FMI Forecasts 5.8-percent 2008 U.S. Construction Growth

Dec. 21, 2007
Raleigh, N.C.-based FMI, management consultants and investment bankers to the construction industry, last week published the 2008 U.S. Construction Overview.

Raleigh, N.C.-based FMI, management consultants and investment bankers to the construction industry, last week published the 2008 U.S. Construction Overview.

Published annually, FMI’s report offers a comprehensive look at vital construction trends. It also forecasts the growth or decline in each market segment and geographic region, noting both short-term and long-term considerations.

This year’s Overview forecasts a 5.8-percent growth of construction put in place for the coming year, although it was down 3.7 percent in 2007.

The health and direction of the construction market matters not only to firms directly in the construction industry, but also to the overall economic health of the country. In 2008, construction put in place will total $1.21 trillion, about 9 percent gross of domestic product.

In addition, the 2008 Overview discusses standout trends in the construction industry, such as:

Green Building. Green, nonresidential construction put in place was $13.4 billion in 2006. By 2008, FMI projects $21.2 billion of all new nonresidential construction will employ the use of green-building principles — a 58-percent increase.

Employee Ownership. Dramatic ownership turnover within the construction industry will bring significant change and challenge over the next decade, FMI predicts. Family ownership is declining while broad-based employee ownership is increasing.

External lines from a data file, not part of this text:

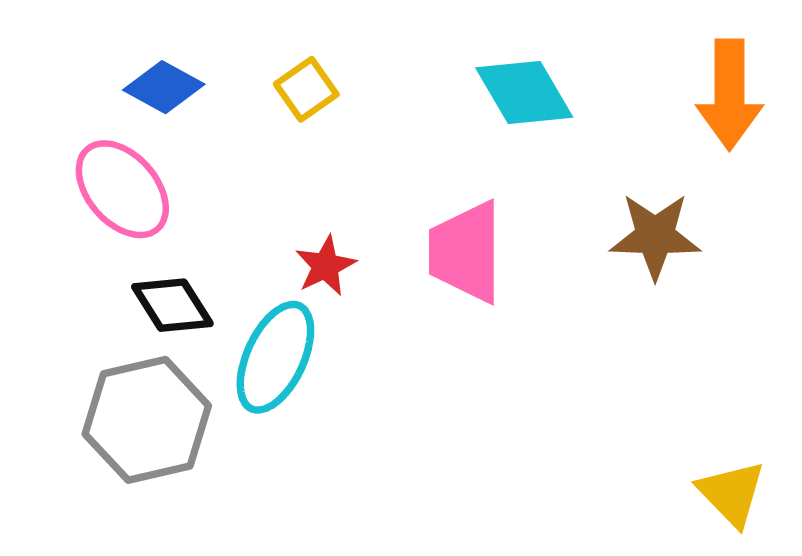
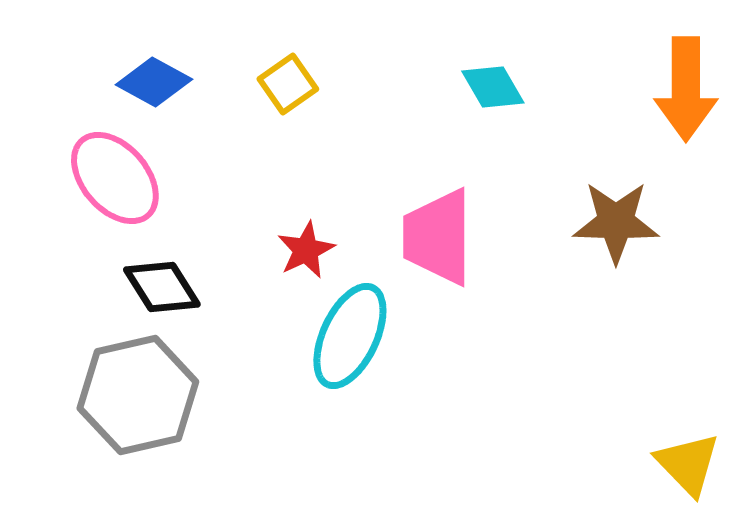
cyan diamond: (524, 92) -> (493, 87), size x0.7
cyan ellipse: (275, 357) -> (350, 336), moved

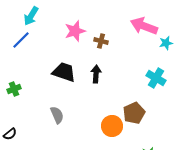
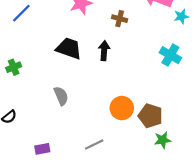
brown cross: (101, 41) -> (120, 19), moved
brown pentagon: (134, 113) -> (150, 116), moved, turned -30

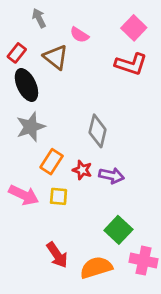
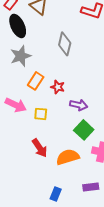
gray diamond: (98, 131) -> (65, 44), moved
purple arrow: (111, 176) -> (79, 105), moved
yellow square: (59, 196) -> (41, 114), moved

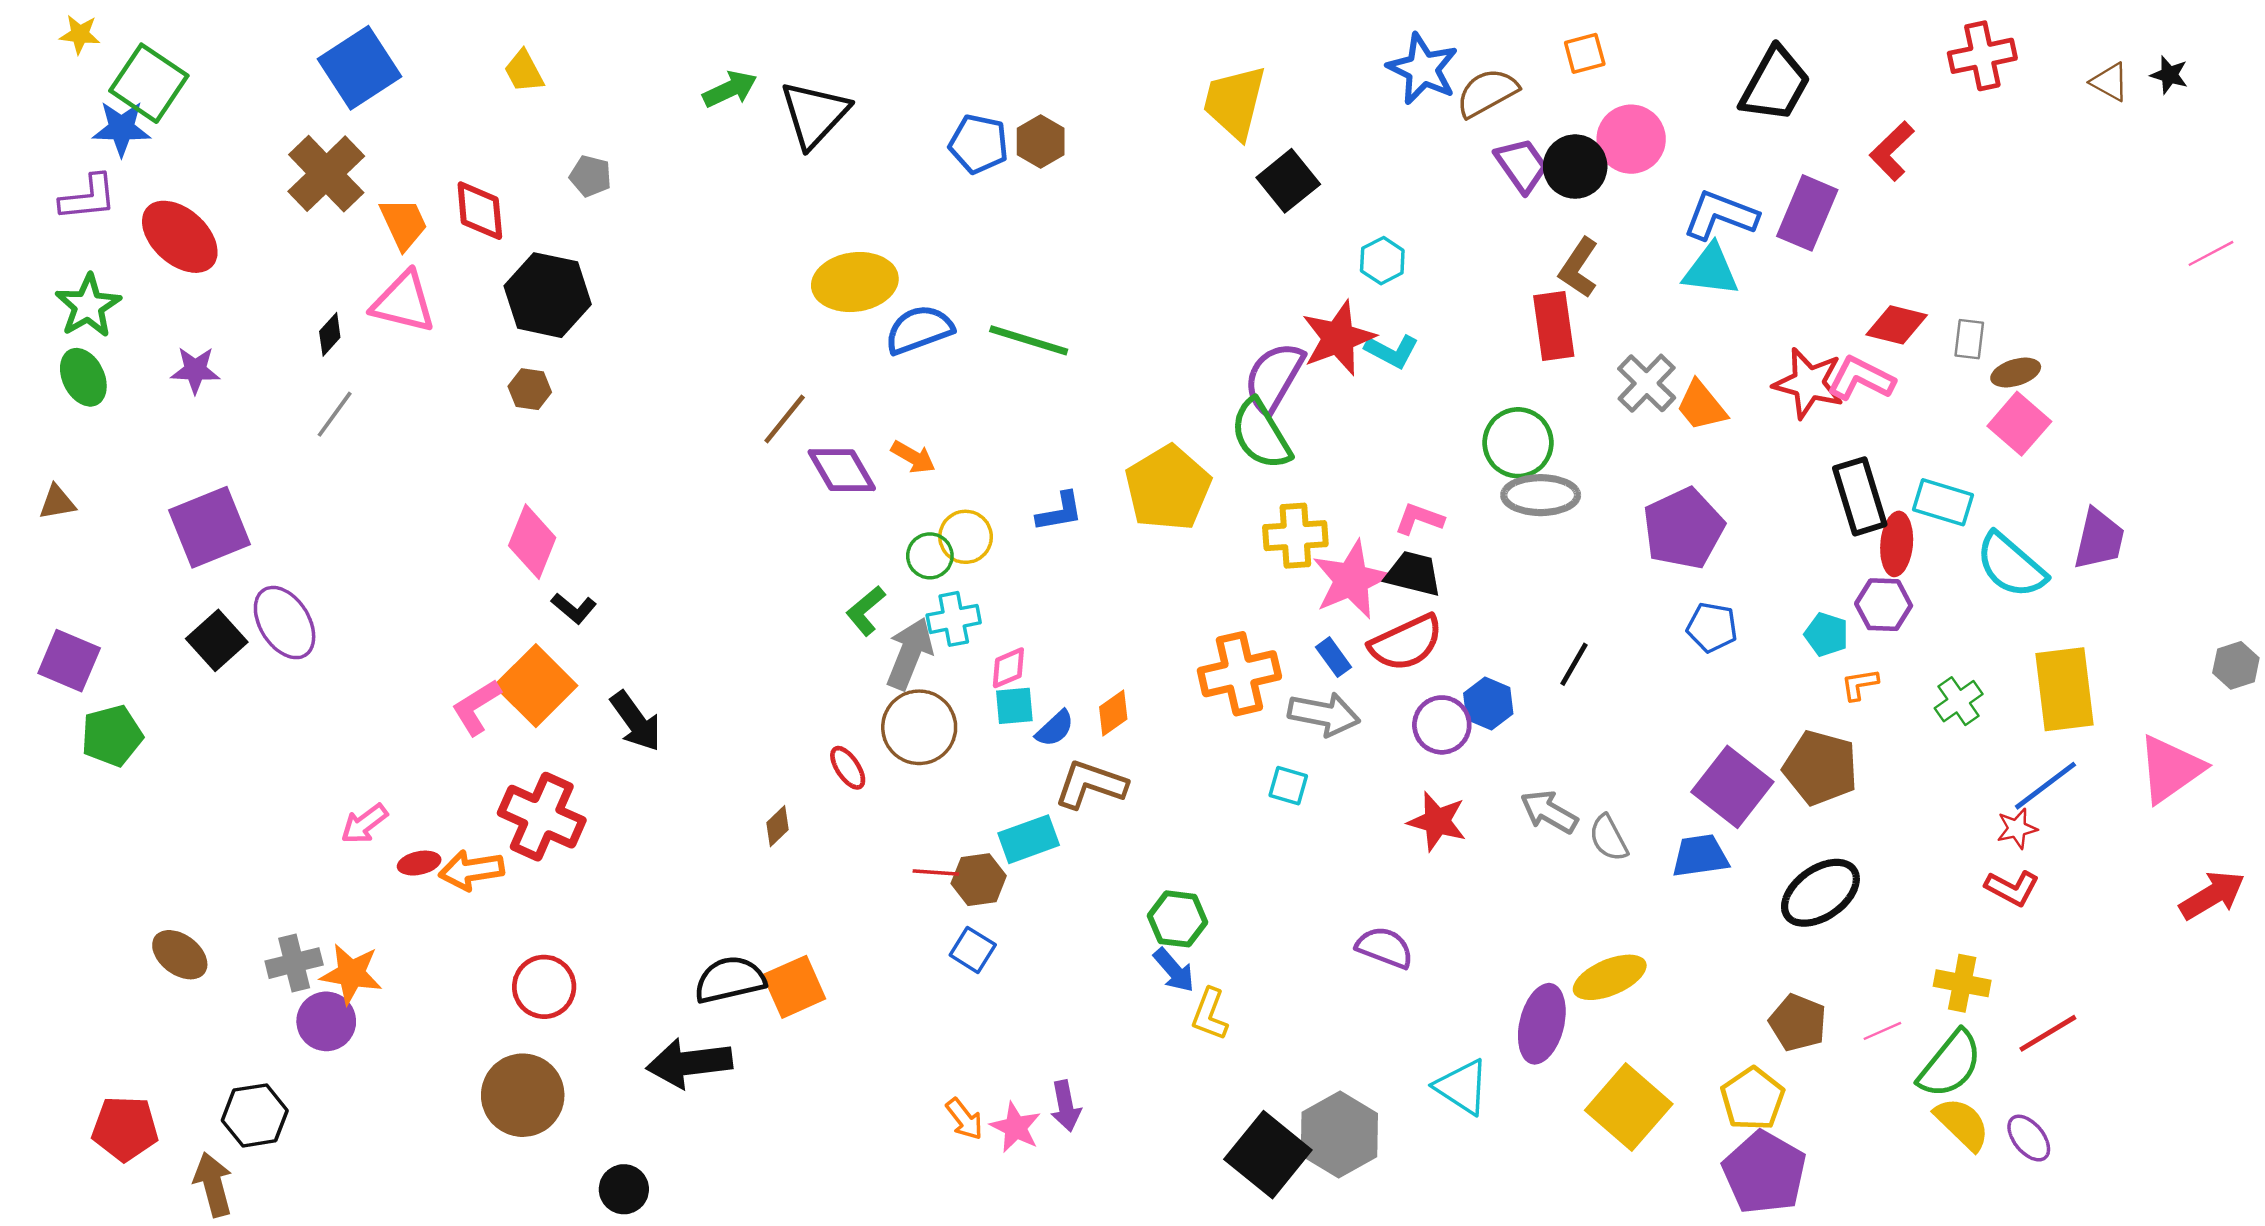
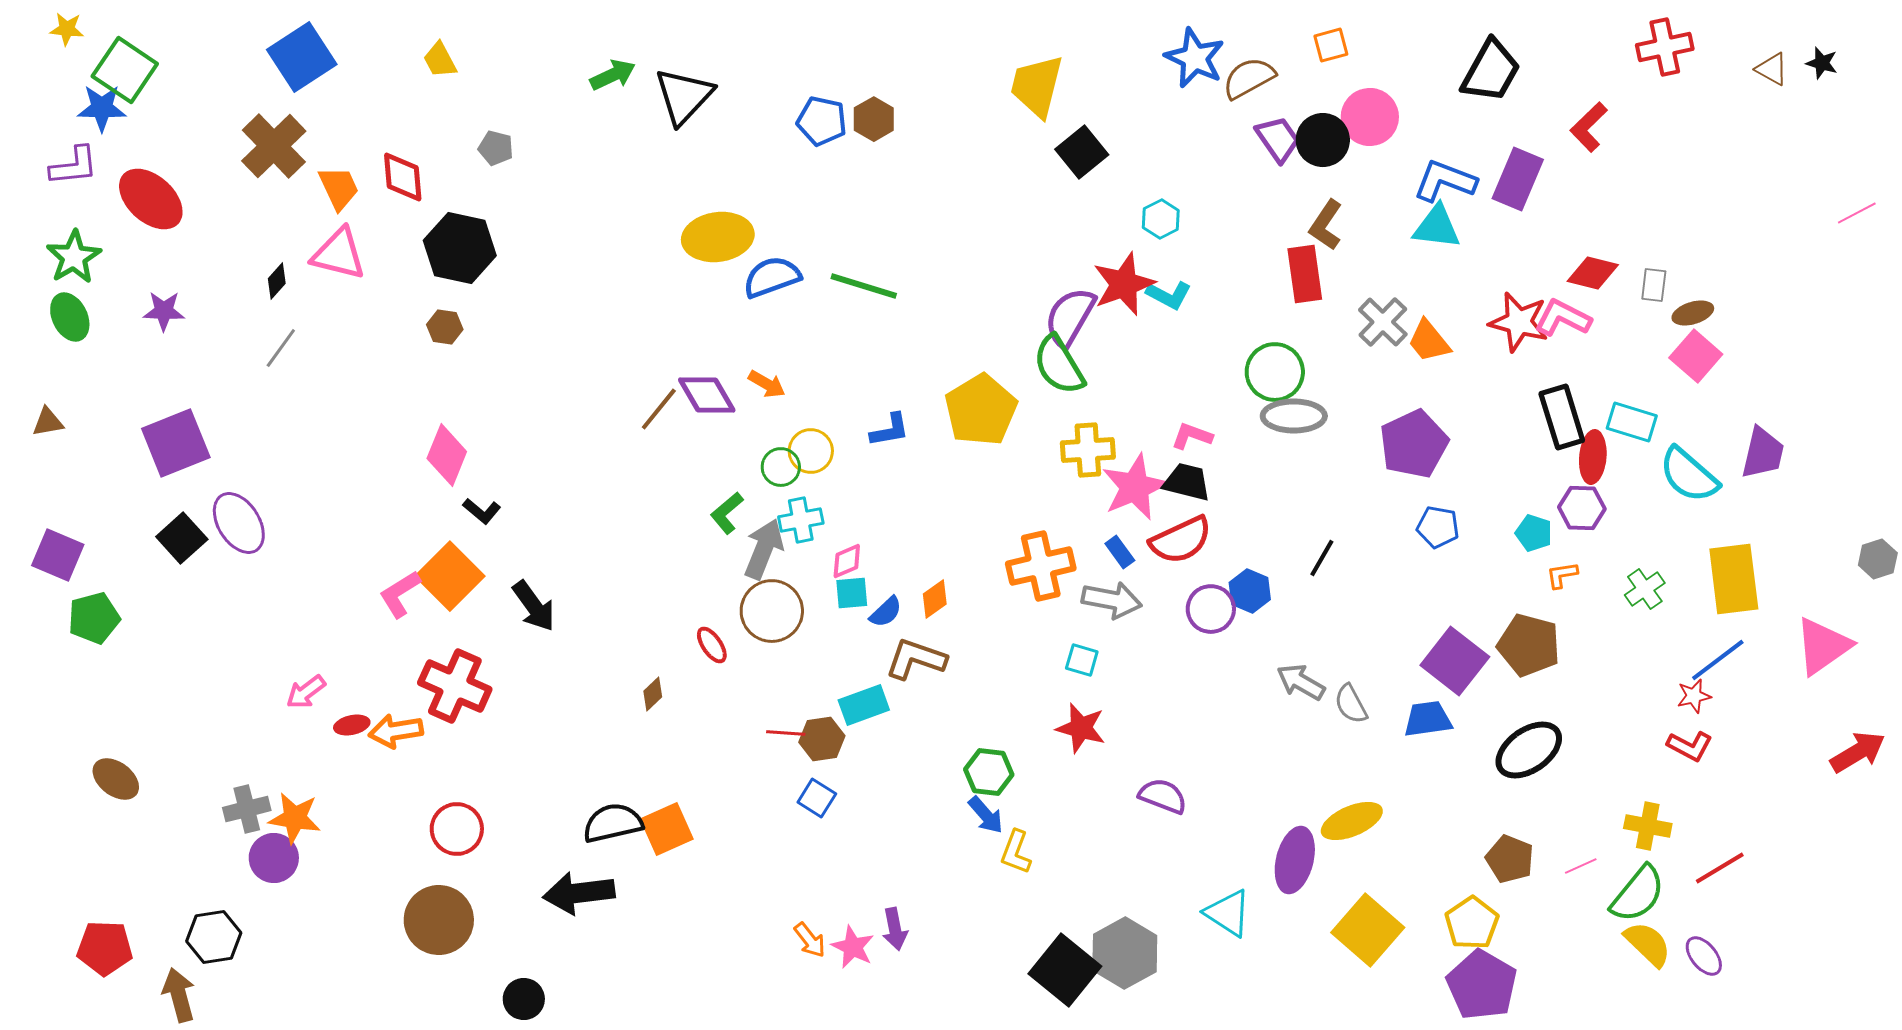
brown line: (785, 419) -> (659, 409), moved
red star: (1437, 821) -> (1081, 728), moved
brown ellipse: (180, 955) -> (116, 779), moved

Productivity Improvement. Productivity improvement is approaching safety in importance for self-performers. Firms have begun to identify productivity as a critical strategic issue to provide sustained return on investment as well as an opportunity to gain competitive advantage. Using planning tools and job cost systems to manage projects are just some of the ways contractors can focus on productivity.

Hispanic Workforce. Of the 11.8 million workers in the construction industry work force in 2006, 2.9 million were Hispanic — 25 percent of the total. This trend has not slowed, despite the housing market slowdown and increasingly stringent immigration rules. Many construction employers recognize that language barriers seriously affect job site communication and productivity, as well as adherence to and understanding of safety regulations. More Hispanics are injured and killed on construction sites today than any other ethnic or racial group.

“The 2008 construction forecast is generally positive and many sectors of the construction industry will remain healthy, despite the continuing drag of the housing downturn,” said Heather Jones, construction economist for FMI’s Research Services. "In terms of trends, the aging of the population, immigration and deteriorating infrastructure will drive much of this growth. The health care, public safety, office and transportation segments will see the strongest growth in 2008.”

FMI has published the Overview since 1977. The publication surveys, analyzes and summarizes trends in the building and construction industry and provides all sectors of the construction industry with an overall picture of factors influencing construction spending in the various sectors for the upcoming 18 months.